To my mind, the design of a website or a poster or a database reflects the ideas and values and ideology and physical experience of the people who made it, and it also reflects the way they imagine the people who will use that system or item. My ideas here are informed by my experiences with cultural studies, media studies, hell, even semiotics and the fundamentals of textual analysis. This concept is a very basic prerequisite for thinking and writing about culture in media, communications and cultural studies literature. I’ve taught it a million times to a zillion students. I can’t even begin to contemplate not believing this. It’s the foundation for much of my thinking about power and privilege and broader social relations. So I’ve found this semester quite frustrating. But let’s return to my original discussion.

Organising items or data systems and controlling language
This all means that a database is not a neutral or objective system or structure. It is not only a reflection of ideology (and culture), it is also continually remaking and restating this culture and ideology. We’ve demonstrated this in class when each of us has come up with quite different architecture for the same database proposal. I think this is why I find the discussions about library and museum management of Aboriginal and Torres Strait Islander culture so interesting. It’s in this literature (which I sought out myself) that I’ve found discussions about how databases and other library systems articulate race and class and power. The best example of this is the ATSILIRN alternative thesaurus.

In the simplest terms, indices or thesauri are controlled languages for describing items. When you enter information about an item into a database, you have to fill in fields like ‘title’, ‘author’, ‘year created’, etc. You could, potentially put any old information in there. The other week when we were discussing indexing I heard my first in-class comment from a lecturer about how language changes over time and how a word used by me today mightn’t mean the same in 50 years time. It was almost a discussion about cultural specificity, but there was no discussion of power or any self-reflexivity. But most database designers recognise this (though they might perceive it as ‘error’ or as aberration) and so try to control what can be entered into the fields. You can do this by adding constraints like only allowing numbers to be entered, or only allowing one of a number of options in a drop down menu to be selected. But you can also use specific indices or thesauri to control the words that are entered into the database. If, then, there are only five words specifying race in your thesaurus, and all of them created by and reflecting 19th century Anglocentric discourse, you can see where Dodson is coming from when he writes

We have been referred to and catalogued as ‘savages’ or ‘primitive’ while Western industrial peoples are referred to as advanced and complex (Mick Dodson, 1993, quote from the ATSILIRN).

Standardisation
I’ve wondered away from my initial point in quite a serious way, here. But it’s important to discuss this stuff, because all databases managing the records of library and museum and other collections employ controlled vocabularies of some sort. They might be in the indices and thesauri, but they are also in the metadata – the information about data – that is used to organise items within a archiving system. There are various types of metadata, and they gain their value from being standardised. Standardised metadata systems are really lists of fields which have been agreed on by various communities (usually in a formal sense, after intense negotiation, as in the case of Dublin Core).
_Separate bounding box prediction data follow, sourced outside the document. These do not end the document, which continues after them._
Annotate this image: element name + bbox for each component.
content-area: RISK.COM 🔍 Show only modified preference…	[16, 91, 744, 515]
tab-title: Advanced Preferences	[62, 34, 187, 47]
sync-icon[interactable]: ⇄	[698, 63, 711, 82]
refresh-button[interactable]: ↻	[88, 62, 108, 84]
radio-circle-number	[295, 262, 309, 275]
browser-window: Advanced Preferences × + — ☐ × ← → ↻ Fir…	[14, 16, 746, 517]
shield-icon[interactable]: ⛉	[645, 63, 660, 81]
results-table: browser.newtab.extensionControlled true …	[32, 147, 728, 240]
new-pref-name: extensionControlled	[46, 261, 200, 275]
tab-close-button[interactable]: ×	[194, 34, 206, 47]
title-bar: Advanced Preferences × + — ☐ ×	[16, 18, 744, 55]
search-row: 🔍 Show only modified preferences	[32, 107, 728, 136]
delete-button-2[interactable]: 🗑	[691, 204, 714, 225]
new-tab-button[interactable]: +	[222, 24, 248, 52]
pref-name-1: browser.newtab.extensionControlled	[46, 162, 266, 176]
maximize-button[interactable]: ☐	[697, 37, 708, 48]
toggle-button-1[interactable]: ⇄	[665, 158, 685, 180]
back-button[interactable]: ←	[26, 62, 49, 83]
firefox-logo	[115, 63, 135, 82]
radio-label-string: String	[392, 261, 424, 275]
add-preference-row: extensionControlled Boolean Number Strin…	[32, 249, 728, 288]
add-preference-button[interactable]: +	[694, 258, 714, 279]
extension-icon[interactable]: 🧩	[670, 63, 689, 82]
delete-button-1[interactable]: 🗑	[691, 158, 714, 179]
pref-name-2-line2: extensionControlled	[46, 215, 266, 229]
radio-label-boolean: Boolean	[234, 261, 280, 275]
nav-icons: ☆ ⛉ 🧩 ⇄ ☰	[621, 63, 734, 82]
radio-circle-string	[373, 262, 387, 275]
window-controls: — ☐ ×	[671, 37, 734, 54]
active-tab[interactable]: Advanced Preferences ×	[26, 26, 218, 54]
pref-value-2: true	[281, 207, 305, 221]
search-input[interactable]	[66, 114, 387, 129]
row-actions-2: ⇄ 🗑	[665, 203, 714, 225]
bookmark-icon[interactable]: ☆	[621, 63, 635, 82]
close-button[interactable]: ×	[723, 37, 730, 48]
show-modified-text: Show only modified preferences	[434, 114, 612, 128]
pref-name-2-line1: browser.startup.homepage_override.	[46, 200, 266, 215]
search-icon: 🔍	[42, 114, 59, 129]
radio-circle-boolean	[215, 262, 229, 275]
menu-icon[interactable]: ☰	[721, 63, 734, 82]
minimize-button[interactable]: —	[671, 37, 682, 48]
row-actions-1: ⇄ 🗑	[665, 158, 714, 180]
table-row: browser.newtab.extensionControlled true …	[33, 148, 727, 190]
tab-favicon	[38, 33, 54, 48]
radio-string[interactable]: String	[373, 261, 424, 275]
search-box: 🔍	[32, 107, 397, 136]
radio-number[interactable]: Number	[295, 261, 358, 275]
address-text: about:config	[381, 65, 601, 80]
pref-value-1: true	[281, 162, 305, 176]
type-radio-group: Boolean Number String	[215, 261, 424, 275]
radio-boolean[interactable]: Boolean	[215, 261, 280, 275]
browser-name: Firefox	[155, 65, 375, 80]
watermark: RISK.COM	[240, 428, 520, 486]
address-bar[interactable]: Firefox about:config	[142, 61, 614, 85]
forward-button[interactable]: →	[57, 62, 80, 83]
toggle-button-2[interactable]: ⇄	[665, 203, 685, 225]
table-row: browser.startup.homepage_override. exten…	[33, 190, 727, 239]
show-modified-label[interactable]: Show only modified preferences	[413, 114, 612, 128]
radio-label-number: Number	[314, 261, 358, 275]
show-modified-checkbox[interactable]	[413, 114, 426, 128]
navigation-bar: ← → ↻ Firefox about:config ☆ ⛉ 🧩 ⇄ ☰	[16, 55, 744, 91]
I was super excited when I heard this – an enforced interpretive repertoire! (you can read about interpretative repertoires in Potter and Whetherell’s work, particularly the 1987 book Discourse and Social Psychology: Beyond Attitudes and Behaviour The collaborative meaning making Stuart Hall talked about was actually codified and institutionalised here! I’d been used to thinking about these sorts of systems as evidence of ideology – or as things that could be analysed for ideology. But we don’t talk about this in class at the moment, and I daren’t even raise it, simply because the concepts require quite a bit of background information. If anything, my frustration here is perhaps evidence of how difficult it is to articulate this sort of theoretical and critical work in everyday language. Irony, much?

So, to this point, I’ve discussed ‘items’, the way users are imagined, and controlled languages in information management. How does all this relate to digital libraries and digital preservation? And exactly what does digitisation of a collection involve?
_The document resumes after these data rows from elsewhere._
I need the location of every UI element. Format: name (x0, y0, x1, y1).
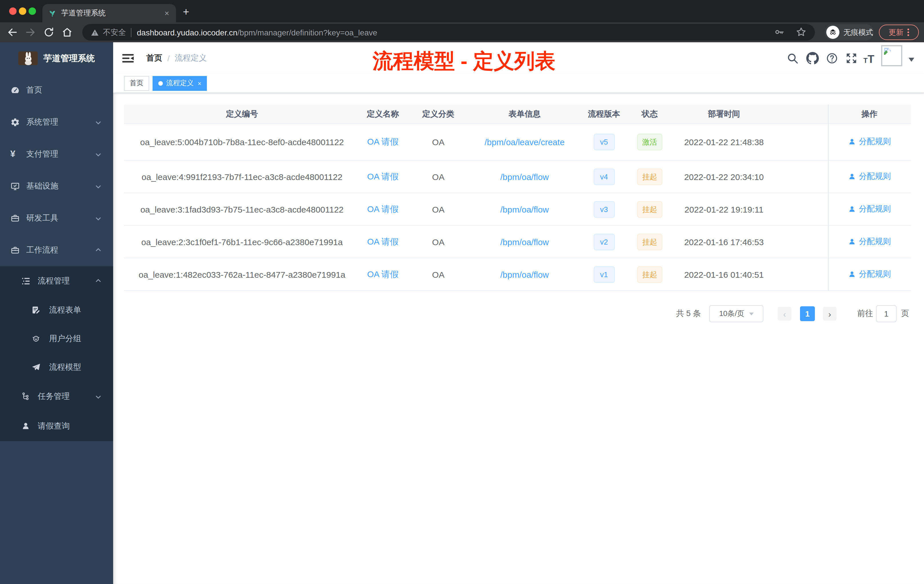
browser-menu-kebab-icon[interactable] (908, 28, 909, 36)
definition-table: 定义编号 定义名称 定义分类 表单信息 流程版本 状态 部署时间 操作 oa_l… (124, 105, 911, 291)
sidebar-item-task-management[interactable]: 任务管理 (0, 382, 113, 411)
app-root: 芋道管理系统 首页 系统管理 ¥ 支付管理 (0, 42, 924, 584)
tag-close-icon[interactable]: × (198, 80, 201, 87)
sidebar-item-user-group[interactable]: 用户分组 (0, 325, 113, 353)
logo-rabbit-avatar (18, 51, 38, 65)
screen: 芋道管理系统 × + 不安全 dashboard.yudao.iocoder.c… (0, 0, 924, 584)
chevron-down-icon (95, 151, 102, 158)
sidebar-item-label: 流程管理 (38, 276, 70, 286)
table-row: oa_leave:2:3c1f0ef1-76b1-11ec-9c66-a2380… (124, 226, 911, 258)
window-minimize-button[interactable] (19, 7, 26, 15)
form-link[interactable]: /bpm/oa/flow (500, 237, 549, 247)
avatar[interactable] (881, 45, 902, 66)
form-link[interactable]: /bpm/oa/flow (500, 269, 549, 279)
tag-label: 流程定义 (166, 78, 194, 88)
tag-home[interactable]: 首页 (124, 76, 149, 91)
github-icon[interactable] (806, 52, 819, 64)
tag-process-definition[interactable]: 流程定义 × (153, 76, 207, 91)
pagination-total: 共 5 条 (676, 305, 701, 322)
definition-name-link[interactable]: OA 请假 (367, 269, 399, 279)
tab-close-icon[interactable]: × (163, 8, 170, 18)
hamburger-icon[interactable] (122, 53, 134, 64)
incognito-badge: 无痕模式 (825, 24, 874, 41)
page-number-button[interactable]: 1 (800, 306, 815, 321)
sidebar-item-infrastructure[interactable]: 基础设施 (0, 170, 113, 202)
fullscreen-icon[interactable] (845, 52, 858, 64)
form-icon (31, 305, 41, 315)
person-icon (848, 172, 856, 180)
cell-category: OA (406, 269, 471, 279)
sidebar-item-payment[interactable]: ¥ 支付管理 (0, 138, 113, 170)
browser-tab[interactable]: 芋道管理系统 × (42, 4, 176, 22)
sidebar-item-system[interactable]: 系统管理 (0, 106, 113, 138)
sidebar-item-leave-query[interactable]: 请假查询 (0, 411, 113, 441)
security-warning-icon[interactable] (90, 28, 99, 37)
column-header-action: 操作 (828, 109, 911, 119)
breadcrumb-home[interactable]: 首页 (146, 53, 162, 63)
font-size-icon[interactable]: TT (863, 53, 874, 66)
password-key-icon[interactable] (774, 26, 785, 38)
sidebar-logo[interactable]: 芋道管理系统 (0, 42, 113, 74)
status-badge: 挂起 (637, 168, 662, 185)
security-label[interactable]: 不安全 (103, 27, 126, 38)
form-link[interactable]: /bpm/oa/flow (500, 172, 549, 181)
breadcrumb: 首页 / 流程定义 (146, 42, 207, 74)
assign-rule-button[interactable]: 分配规则 (848, 204, 891, 214)
sidebar-item-process-form[interactable]: 流程表单 (0, 296, 113, 325)
assign-rule-button[interactable]: 分配规则 (848, 171, 891, 181)
goto-unit-label: 页 (901, 305, 909, 322)
next-page-button[interactable]: › (823, 307, 837, 320)
search-icon[interactable] (786, 52, 799, 64)
forward-icon[interactable] (25, 26, 36, 38)
table-header-row: 定义编号 定义名称 定义分类 表单信息 流程版本 状态 部署时间 操作 (124, 105, 911, 124)
sidebar-item-workflow[interactable]: 工作流程 (0, 234, 113, 266)
sidebar-item-label: 用户分组 (49, 334, 81, 344)
reload-icon[interactable] (43, 26, 55, 38)
pagination: 共 5 条 10条/页 ‹ 1 › 前往 页 (676, 305, 916, 322)
assign-rule-button[interactable]: 分配规则 (848, 137, 891, 147)
cell-deploy-time: 2022-01-16 17:46:53 (670, 237, 778, 247)
cell-deploy-time: 2022-01-22 20:34:10 (670, 172, 778, 181)
assign-rule-button[interactable]: 分配规则 (848, 236, 891, 247)
definition-name-link[interactable]: OA 请假 (367, 171, 399, 181)
page-size-select[interactable]: 10条/页 (709, 305, 764, 322)
tag-active-dot (158, 81, 163, 86)
breadcrumb-current: 流程定义 (175, 53, 207, 63)
table-row: oa_leave:4:991f2193-7b7f-11ec-a3c8-acde4… (124, 160, 911, 193)
form-link[interactable]: /bpm/oa/flow (500, 204, 549, 214)
sidebar-item-process-model[interactable]: 流程模型 (0, 353, 113, 382)
home-icon[interactable] (61, 26, 73, 38)
sidebar-item-label: 首页 (26, 85, 42, 96)
bookmark-star-icon[interactable] (795, 26, 807, 38)
dashboard-icon (10, 86, 20, 95)
sidebar-item-label: 支付管理 (26, 149, 58, 159)
help-icon[interactable] (826, 52, 838, 64)
new-tab-button[interactable]: + (183, 6, 189, 18)
form-link[interactable]: /bpm/oa/leave/create (485, 137, 564, 147)
sidebar-item-dev-tools[interactable]: 研发工具 (0, 202, 113, 234)
sidebar-item-label: 请假查询 (38, 421, 70, 431)
back-icon[interactable] (6, 26, 18, 38)
prev-page-button[interactable]: ‹ (778, 307, 792, 320)
definition-name-link[interactable]: OA 请假 (367, 236, 399, 246)
definition-name-link[interactable]: OA 请假 (367, 137, 399, 146)
avatar-caret-down-icon[interactable] (909, 58, 914, 62)
browser-update-button[interactable]: 更新 (879, 25, 919, 40)
url-bar[interactable]: 不安全 dashboard.yudao.iocoder.cn/bpm/manag… (82, 24, 815, 41)
page-size-value: 10条/页 (719, 308, 744, 319)
column-header-id: 定义编号 (124, 109, 360, 119)
main-panel: 首页 / 流程定义 流程模型 - 定义列表 TT (113, 42, 924, 584)
window-close-button[interactable] (9, 7, 16, 15)
version-badge: v5 (594, 134, 615, 150)
definition-name-link[interactable]: OA 请假 (367, 204, 399, 213)
url-domain: dashboard.yudao.iocoder.cn (137, 28, 238, 37)
sidebar-item-home[interactable]: 首页 (0, 74, 113, 106)
cell-category: OA (406, 237, 471, 247)
assign-rule-button[interactable]: 分配规则 (848, 269, 891, 279)
navbar: 首页 / 流程定义 流程模型 - 定义列表 TT (113, 42, 924, 74)
sidebar-item-process-management[interactable]: 流程管理 (0, 266, 113, 296)
window-maximize-button[interactable] (28, 7, 36, 15)
list-tree-icon (21, 276, 31, 286)
table-row: oa_leave:5:004b710b-7b8a-11ec-8ef0-acde4… (124, 124, 911, 160)
goto-page-input[interactable] (876, 305, 897, 322)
The Canadian Heritage Information Network (CHIN) has a very handy guide to digitising small collections. You can see as you browse through this excellent guide, that digitising a collection involves a little more than just digitising a bunch of things and then wacking them up on the internet. The digitising process – where you make digital files of each item – is about one third of the entire project. The larger part includes planning, budgeting and then organising the digital collection. Even a small collection includes thousands of digital items, all of which have to be organised within a (series of) databases. Even if your digital collection is not intended for public use on a regular basis, it will still require complex data management tools. Luckily, there is OAIS, which is a standardised (it even has its own IOS standard). Unluckily, OAIS is complicated and not exactly simple to implement. Perhaps more usefully, there is the Digital Curation Centre’s Curation Lifecycle Model, which allows you to develop an overall plan for long term digitisation and preservation. It’s also quite complicated.
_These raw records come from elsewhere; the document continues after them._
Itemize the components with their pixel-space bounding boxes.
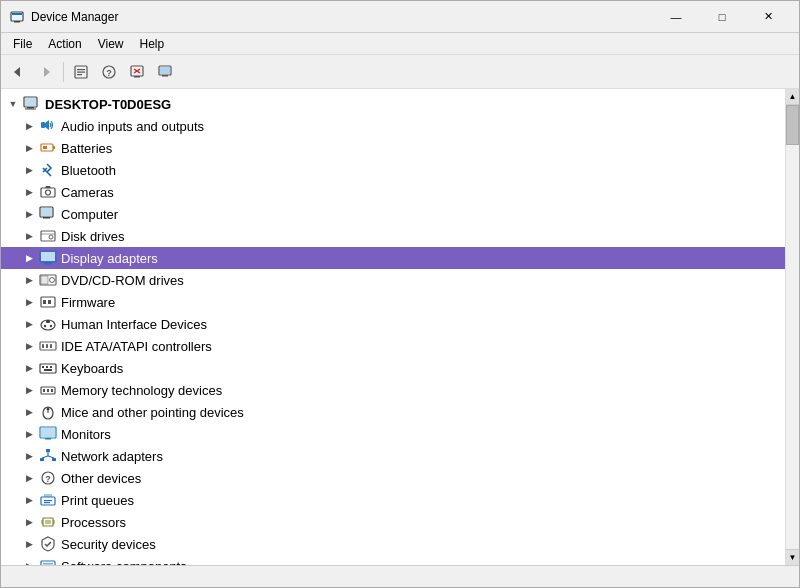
- expand-icon-cameras: ▶: [21, 184, 37, 200]
- svg-rect-56: [50, 366, 52, 368]
- properties-button[interactable]: [68, 59, 94, 85]
- tree-item-print[interactable]: ▶Print queues: [1, 489, 785, 511]
- expand-icon-audio: ▶: [21, 118, 37, 134]
- expand-icon-processors: ▶: [21, 514, 37, 530]
- device-icon-mice: [39, 404, 57, 420]
- svg-point-34: [49, 235, 53, 239]
- tree-item-keyboards[interactable]: ▶Keyboards: [1, 357, 785, 379]
- expand-icon-ide: ▶: [21, 338, 37, 354]
- help-button[interactable]: ?: [96, 59, 122, 85]
- svg-rect-26: [43, 146, 47, 149]
- scroll-thumb[interactable]: [786, 105, 799, 145]
- expand-icon-network: ▶: [21, 448, 37, 464]
- uninstall-button[interactable]: [124, 59, 150, 85]
- expand-icon-batteries: ▶: [21, 140, 37, 156]
- menu-action[interactable]: Action: [40, 35, 89, 53]
- tree-root[interactable]: ▼ DESKTOP-T0D0ESG: [1, 93, 785, 115]
- item-label-computer: Computer: [61, 207, 118, 222]
- svg-point-48: [50, 325, 52, 327]
- svg-rect-36: [41, 252, 55, 261]
- menu-bar: File Action View Help: [1, 33, 799, 55]
- scroll-down-button[interactable]: ▼: [786, 549, 799, 565]
- device-icon-hid: [39, 316, 57, 332]
- item-label-audio: Audio inputs and outputs: [61, 119, 204, 134]
- svg-rect-7: [77, 69, 85, 70]
- device-icon-audio: [39, 118, 57, 134]
- device-icon-keyboards: [39, 360, 57, 376]
- scrollbar[interactable]: ▲ ▼: [785, 89, 799, 565]
- svg-rect-43: [43, 300, 46, 304]
- item-label-batteries: Batteries: [61, 141, 112, 156]
- tree-items-container: ▶Audio inputs and outputs▶Batteries▶Blue…: [1, 115, 785, 565]
- device-icon-cameras: [39, 184, 57, 200]
- tree-item-display[interactable]: ▶Display adapters: [1, 247, 785, 269]
- tree-item-processors[interactable]: ▶Processors: [1, 511, 785, 533]
- tree-item-ide[interactable]: ▶IDE ATA/ATAPI controllers: [1, 335, 785, 357]
- expand-icon-bluetooth: ▶: [21, 162, 37, 178]
- device-tree[interactable]: ▼ DESKTOP-T0D0ESG ▶Audio inputs and outp…: [1, 89, 785, 565]
- toolbar: ?: [1, 55, 799, 89]
- svg-rect-9: [77, 74, 82, 75]
- tree-item-network[interactable]: ▶Network adapters: [1, 445, 785, 467]
- minimize-button[interactable]: —: [653, 1, 699, 33]
- svg-rect-1: [14, 21, 20, 23]
- scan-button[interactable]: [152, 59, 178, 85]
- tree-item-other[interactable]: ▶?Other devices: [1, 467, 785, 489]
- tree-item-dvd[interactable]: ▶DVD/CD-ROM drives: [1, 269, 785, 291]
- tree-item-audio[interactable]: ▶Audio inputs and outputs: [1, 115, 785, 137]
- tree-item-monitors[interactable]: ▶Monitors: [1, 423, 785, 445]
- device-icon-softcomp: [39, 558, 57, 565]
- tree-item-computer[interactable]: ▶Computer: [1, 203, 785, 225]
- tree-item-security[interactable]: ▶Security devices: [1, 533, 785, 555]
- device-icon-computer: [39, 206, 57, 222]
- device-icon-display: [39, 250, 57, 266]
- menu-view[interactable]: View: [90, 35, 132, 53]
- toolbar-sep-1: [63, 62, 64, 82]
- svg-rect-44: [48, 300, 51, 304]
- device-icon-memtech: [39, 382, 57, 398]
- item-label-cameras: Cameras: [61, 185, 114, 200]
- item-label-network: Network adapters: [61, 449, 163, 464]
- expand-icon-disk: ▶: [21, 228, 37, 244]
- menu-file[interactable]: File: [5, 35, 40, 53]
- root-label: DESKTOP-T0D0ESG: [45, 97, 171, 112]
- tree-item-hid[interactable]: ▶Human Interface Devices: [1, 313, 785, 335]
- svg-rect-46: [46, 320, 50, 323]
- scroll-up-button[interactable]: ▲: [786, 89, 799, 105]
- svg-rect-69: [40, 458, 44, 461]
- svg-rect-51: [46, 344, 48, 348]
- svg-point-41: [50, 278, 55, 283]
- svg-point-64: [47, 408, 50, 411]
- svg-rect-33: [41, 233, 55, 235]
- svg-rect-61: [51, 389, 53, 392]
- menu-help[interactable]: Help: [132, 35, 173, 53]
- tree-item-memtech[interactable]: ▶Memory technology devices: [1, 379, 785, 401]
- tree-item-bluetooth[interactable]: ▶Bluetooth: [1, 159, 785, 181]
- window-title: Device Manager: [31, 10, 653, 24]
- close-button[interactable]: ✕: [745, 1, 791, 33]
- tree-item-mice[interactable]: ▶Mice and other pointing devices: [1, 401, 785, 423]
- maximize-button[interactable]: □: [699, 1, 745, 33]
- tree-item-softcomp[interactable]: ▶Software components: [1, 555, 785, 565]
- svg-rect-30: [41, 208, 52, 216]
- item-label-memtech: Memory technology devices: [61, 383, 222, 398]
- expand-icon-security: ▶: [21, 536, 37, 552]
- tree-item-cameras[interactable]: ▶Cameras: [1, 181, 785, 203]
- expand-icon-firmware: ▶: [21, 294, 37, 310]
- device-icon-disk: [39, 228, 57, 244]
- expand-icon-mice: ▶: [21, 404, 37, 420]
- tree-item-batteries[interactable]: ▶Batteries: [1, 137, 785, 159]
- forward-button[interactable]: [33, 59, 59, 85]
- tree-item-firmware[interactable]: ▶Firmware: [1, 291, 785, 313]
- scroll-track[interactable]: [786, 105, 799, 549]
- back-button[interactable]: [5, 59, 31, 85]
- status-bar: [1, 565, 799, 587]
- svg-rect-20: [25, 98, 36, 106]
- device-icon-security: [39, 536, 57, 552]
- svg-rect-81: [45, 520, 51, 524]
- svg-rect-59: [43, 389, 45, 392]
- svg-marker-4: [14, 67, 20, 77]
- device-icon-monitors: [39, 426, 57, 442]
- root-expand-icon: ▼: [5, 96, 21, 112]
- tree-item-disk[interactable]: ▶Disk drives: [1, 225, 785, 247]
I wrote a paper this semester about the challenges of digital preservation for remote Aboriginal and Torres Strait Islander communities. The most pressing of these (which apply to all collections) are:

handling delicate or culturally sacred material items
securing permissions to handle and then digitise and store digital records of these items
creating an architecture that will organise these individual records and files
acquiring and then maintaining the hardware necessary for storing such large amounts of data (ie having good server centres with reliable electricity, cooling and physical facilities)
having really good internet access to facilitate introduction of items to the archive and then maintaining the collection and supporting use of the collection
having sufficient funding to cover all aspects of the digitising process
having access to suitable skilled personnel to do the digitising, organising and maintenance of the collection

All these things are challenging for remote communities facing other quite serious social issues. But they are also challenges for librarians and curators working with smaller collections in regional institutions or within larger institutions.

In ~~the most basic terms~~ actually fairly complicated terms, digitising a collection for preservation involves:

Digitisation of a collection: Planning

planning and scoping the project can take a long time. You have to know what you have to digitise, what condition it’s all in, and what your resources are.
If you don’t have much money (and no institution in Australia has the money to digitise its entire collection), you have to start planning some serious fund raising. If your collection is attached to a large private enterprise or company, you’re in a much better place than a large public collection.
You have to start thinking about acquiring the technology and skills to do your own digitising, or you have to source a suitable external body to do it (which is something most collections do these days). The technology is super expensive, and the hours required for digitising are massive.
You have to discover and plan the appropriate standards for file formats for the digital records you produce. What file format will be useable ten years from now, let alone fifty? The questions at this stage continue and continue…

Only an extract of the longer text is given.